## Exercise description:
Please repeat the whole listing exactly, but leave out any picture it holds.

───── The data

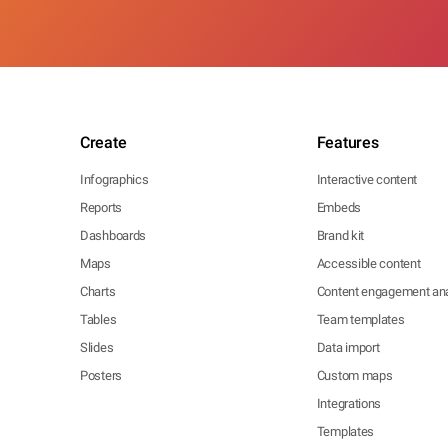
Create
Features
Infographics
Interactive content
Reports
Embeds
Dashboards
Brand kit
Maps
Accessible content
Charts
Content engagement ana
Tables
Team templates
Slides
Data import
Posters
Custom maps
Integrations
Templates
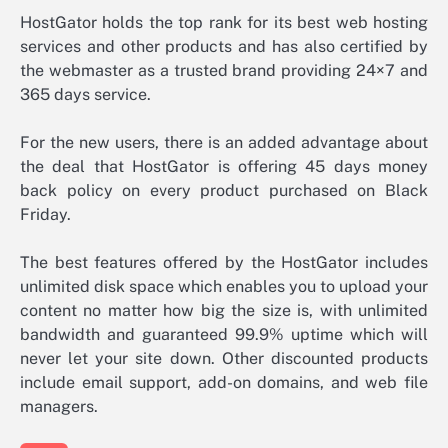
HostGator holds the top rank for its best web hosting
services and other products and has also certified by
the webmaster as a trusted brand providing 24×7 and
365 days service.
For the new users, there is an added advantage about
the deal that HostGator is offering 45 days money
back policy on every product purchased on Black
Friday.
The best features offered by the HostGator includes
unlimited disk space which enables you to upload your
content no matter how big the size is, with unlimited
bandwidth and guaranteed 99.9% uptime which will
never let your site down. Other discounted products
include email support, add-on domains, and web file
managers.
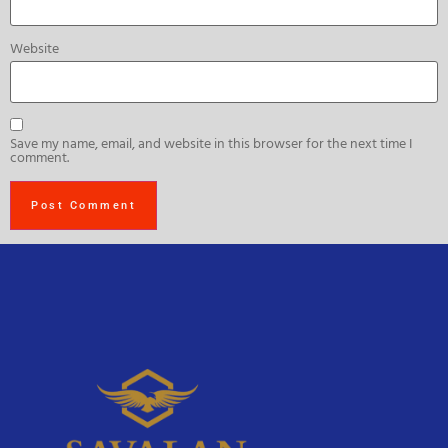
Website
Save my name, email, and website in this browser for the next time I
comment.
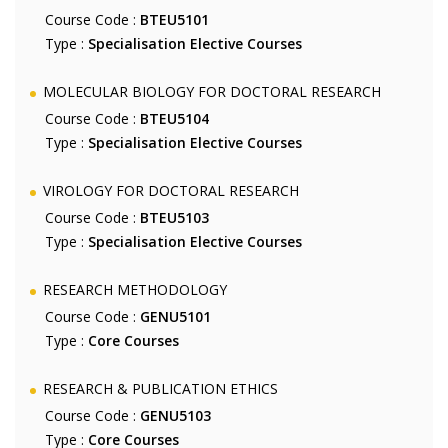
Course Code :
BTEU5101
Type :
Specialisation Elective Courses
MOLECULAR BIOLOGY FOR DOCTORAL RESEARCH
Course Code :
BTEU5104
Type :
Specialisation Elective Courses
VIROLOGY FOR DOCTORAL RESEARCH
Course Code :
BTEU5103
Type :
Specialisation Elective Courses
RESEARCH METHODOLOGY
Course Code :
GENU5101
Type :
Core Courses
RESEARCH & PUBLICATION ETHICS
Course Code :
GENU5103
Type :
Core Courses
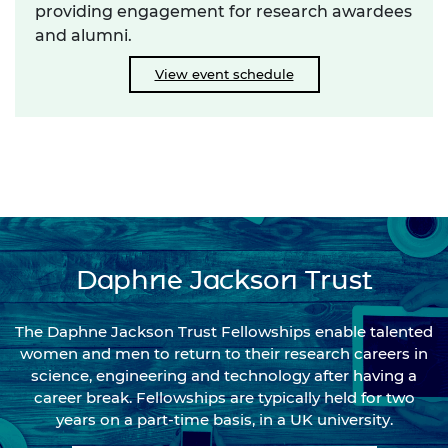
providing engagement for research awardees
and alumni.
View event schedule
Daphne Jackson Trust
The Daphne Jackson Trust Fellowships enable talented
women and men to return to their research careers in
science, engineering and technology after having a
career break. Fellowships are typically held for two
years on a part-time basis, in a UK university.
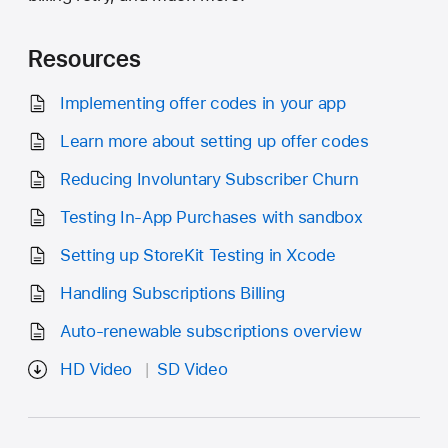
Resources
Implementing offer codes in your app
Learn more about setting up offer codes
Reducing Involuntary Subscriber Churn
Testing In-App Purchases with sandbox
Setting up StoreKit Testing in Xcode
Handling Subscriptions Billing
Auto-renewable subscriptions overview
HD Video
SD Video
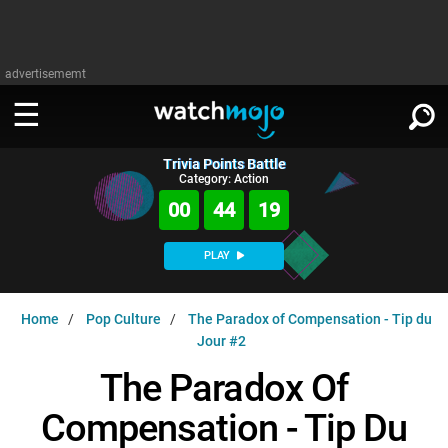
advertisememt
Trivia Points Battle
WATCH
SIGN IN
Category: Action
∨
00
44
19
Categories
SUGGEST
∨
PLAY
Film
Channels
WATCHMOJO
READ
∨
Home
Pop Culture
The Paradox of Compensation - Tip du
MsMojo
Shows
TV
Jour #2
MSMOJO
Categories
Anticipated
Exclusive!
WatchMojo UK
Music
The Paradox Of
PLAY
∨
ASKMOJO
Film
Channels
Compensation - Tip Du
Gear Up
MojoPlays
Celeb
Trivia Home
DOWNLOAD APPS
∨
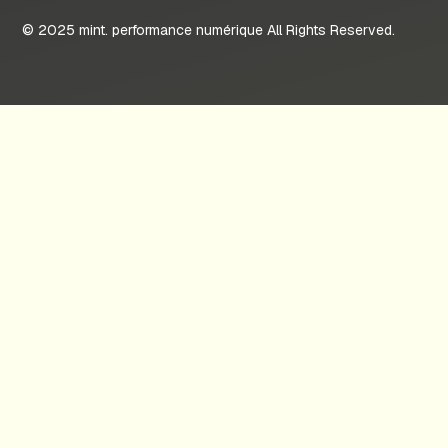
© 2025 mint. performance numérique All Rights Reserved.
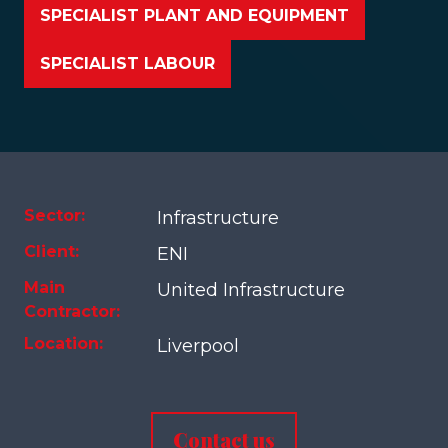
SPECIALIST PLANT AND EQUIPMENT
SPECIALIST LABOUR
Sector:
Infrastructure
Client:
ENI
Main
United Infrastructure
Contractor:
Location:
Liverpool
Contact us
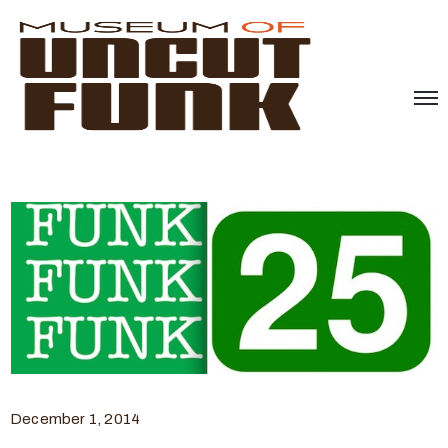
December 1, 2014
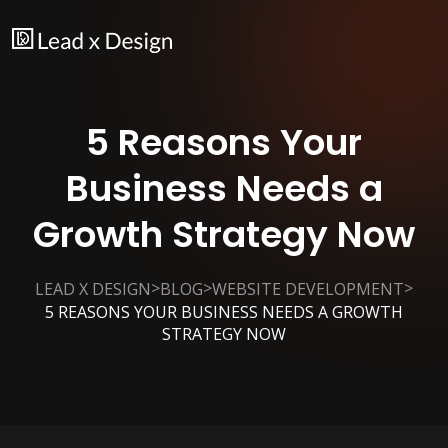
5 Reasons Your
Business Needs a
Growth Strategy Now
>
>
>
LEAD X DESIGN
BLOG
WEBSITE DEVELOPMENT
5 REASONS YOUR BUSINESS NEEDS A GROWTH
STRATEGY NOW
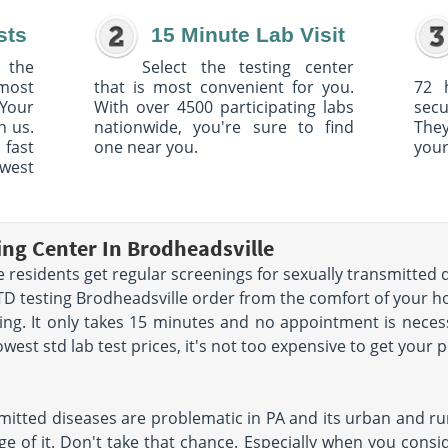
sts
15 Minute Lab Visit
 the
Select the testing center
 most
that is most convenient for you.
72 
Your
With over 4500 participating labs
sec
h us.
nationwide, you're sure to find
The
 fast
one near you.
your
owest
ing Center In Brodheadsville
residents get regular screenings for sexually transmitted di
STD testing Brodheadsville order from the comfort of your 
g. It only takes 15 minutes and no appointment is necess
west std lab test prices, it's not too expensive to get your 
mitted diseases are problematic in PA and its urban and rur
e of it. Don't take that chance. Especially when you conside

──────────

## Task result:
Create
Features
Infographics
Interactive content
Reports
Embeds
Dashboards
Brand kit
Maps
Accessible content
Charts
Content engagement ana
Tables
Team templates
Slides
Data import
Posters
Custom maps
Integrations
Templates
HostGator holds the top rank for its best web hosting
services and other products and has also certified by
the webmaster as a trusted brand providing 24×7 and
365 days service.
For the new users, there is an added advantage about
the deal that HostGator is offering 45 days money
back policy on every product purchased on Black
Friday.
The best features offered by the HostGator includes
unlimited disk space which enables you to upload your
content no matter how big the size is, with unlimited
bandwidth and guaranteed 99.9% uptime which will
never let your site down. Other discounted products
include email support, add-on domains, and web file
managers.
Website
Save my name, email, and website in this browser for the next time I
comment.
Course Code :
BTEU5101
Type :
Specialisation Elective Courses
MOLECULAR BIOLOGY FOR DOCTORAL RESEARCH
Course Code :
BTEU5104
Type :
Specialisation Elective Courses
VIROLOGY FOR DOCTORAL RESEARCH
Course Code :
BTEU5103
Type :
Specialisation Elective Courses
RESEARCH METHODOLOGY
Course Code :
GENU5101
Type :
Core Courses
RESEARCH & PUBLICATION ETHICS
Course Code :
GENU5103
Type :
Core Courses
providing engagement for research awardees
and alumni.
View event schedule
Daphne Jackson Trust
The Daphne Jackson Trust Fellowships enable talented
women and men to return to their research careers in
science, engineering and technology after having a
career break. Fellowships are typically held for two
years on a part-time basis, in a UK university.
Resources
Implementing offer codes in your app
Learn more about setting up offer codes
Reducing Involuntary Subscriber Churn
Testing In-App Purchases with sandbox
Setting up StoreKit Testing in Xcode
Handling Subscriptions Billing
Auto-renewable subscriptions overview
HD Video
SD Video
advertisememt
Trivia Points Battle
WATCH
SIGN IN
Category: Action
∨
00
44
19
Categories
SUGGEST
∨
PLAY
Film
Channels
WATCHMOJO
READ
∨
Home
Pop Culture
The Paradox of Compensation - Tip du
MsMojo
Shows
TV
Jour #2
MSMOJO
Categories
Anticipated
Exclusive!
WatchMojo UK
Music
The Paradox Of
PLAY
∨
ASKMOJO
Film
Channels
Compensation - Tip Du
Gear Up
MojoPlays
Celeb
Trivia Home
DOWNLOAD APPS
∨
© 2025 mint. performance numérique All Rights Reserved.
SPECIALIST PLANT AND EQUIPMENT
SPECIALIST LABOUR
Sector:
Infrastructure
Client:
ENI
Main
United Infrastructure
Contractor:
Location:
Liverpool
Contact us
December 1, 2014
5 Reasons Your
Business Needs a
Growth Strategy Now
>
>
>
LEAD X DESIGN
BLOG
WEBSITE DEVELOPMENT
5 REASONS YOUR BUSINESS NEEDS A GROWTH
STRATEGY NOW
sts
15 Minute Lab Visit
 the
Select the testing center
 most
that is most convenient for you.
72 
Your
With over 4500 participating labs
sec
h us.
nationwide, you're sure to find
The
 fast
one near you.
your
owest
ing Center In Brodheadsville
residents get regular screenings for sexually transmitted di
STD testing Brodheadsville order from the comfort of your 
g. It only takes 15 minutes and no appointment is necess
west std lab test prices, it's not too expensive to get your 
mitted diseases are problematic in PA and its urban and rur
e of it. Don't take that chance. Especially when you conside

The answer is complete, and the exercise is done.